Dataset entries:
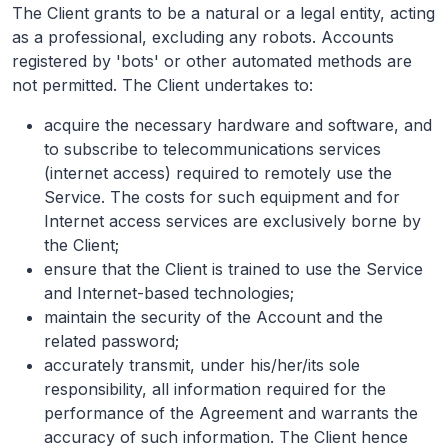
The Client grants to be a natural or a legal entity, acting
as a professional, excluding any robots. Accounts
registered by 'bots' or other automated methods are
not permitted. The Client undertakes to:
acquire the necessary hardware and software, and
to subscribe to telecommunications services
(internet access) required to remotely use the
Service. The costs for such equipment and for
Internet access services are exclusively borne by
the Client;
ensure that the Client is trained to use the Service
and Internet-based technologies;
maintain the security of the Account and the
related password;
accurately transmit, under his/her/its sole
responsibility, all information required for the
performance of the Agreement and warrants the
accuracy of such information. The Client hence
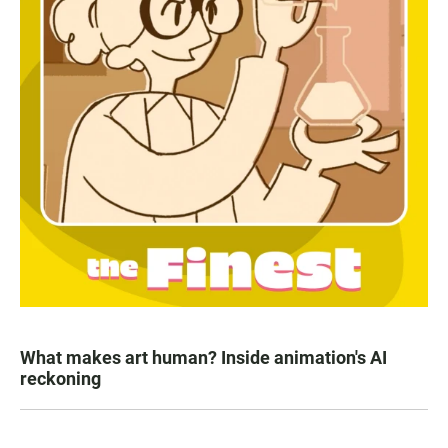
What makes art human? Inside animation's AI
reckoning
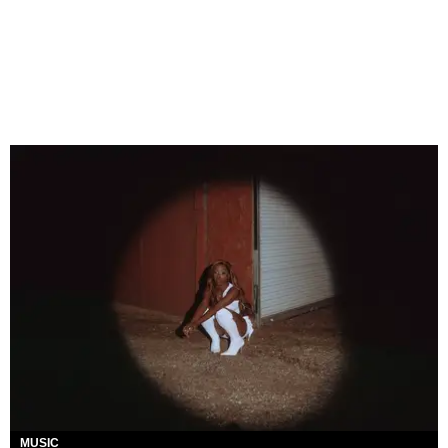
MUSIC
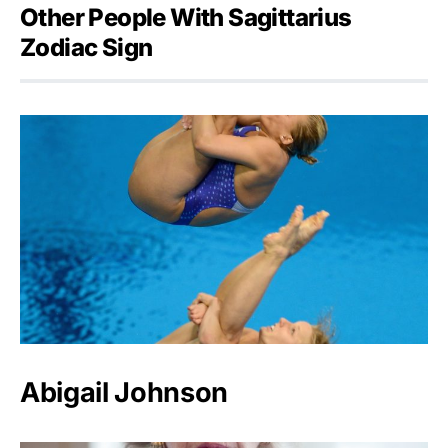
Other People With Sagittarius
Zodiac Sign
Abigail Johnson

==

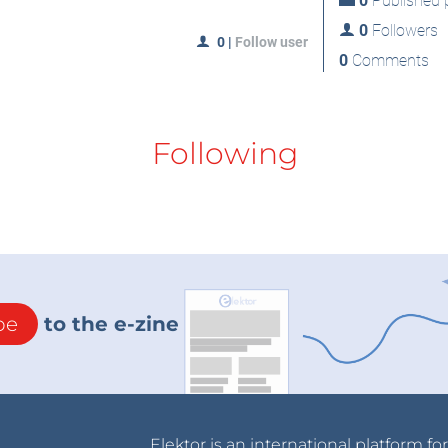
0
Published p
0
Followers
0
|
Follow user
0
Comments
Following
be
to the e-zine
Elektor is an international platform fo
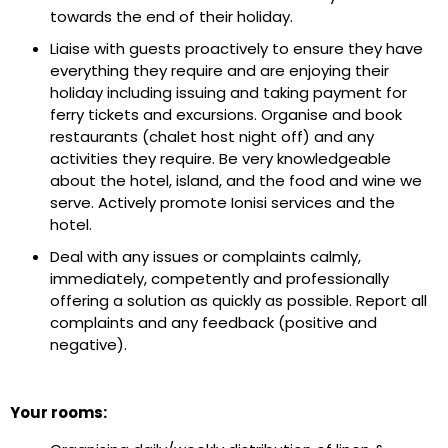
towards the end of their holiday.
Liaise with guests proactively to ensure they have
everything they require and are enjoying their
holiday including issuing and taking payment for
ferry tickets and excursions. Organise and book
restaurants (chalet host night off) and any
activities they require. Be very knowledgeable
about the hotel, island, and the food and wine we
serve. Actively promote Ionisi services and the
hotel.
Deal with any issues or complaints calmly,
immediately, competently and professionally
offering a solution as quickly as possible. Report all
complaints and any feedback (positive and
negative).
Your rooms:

Task details »
Copy all the lines above that hold the string "access".

Written response »
(internet access) required to remotely use the
Internet access services are exclusively borne by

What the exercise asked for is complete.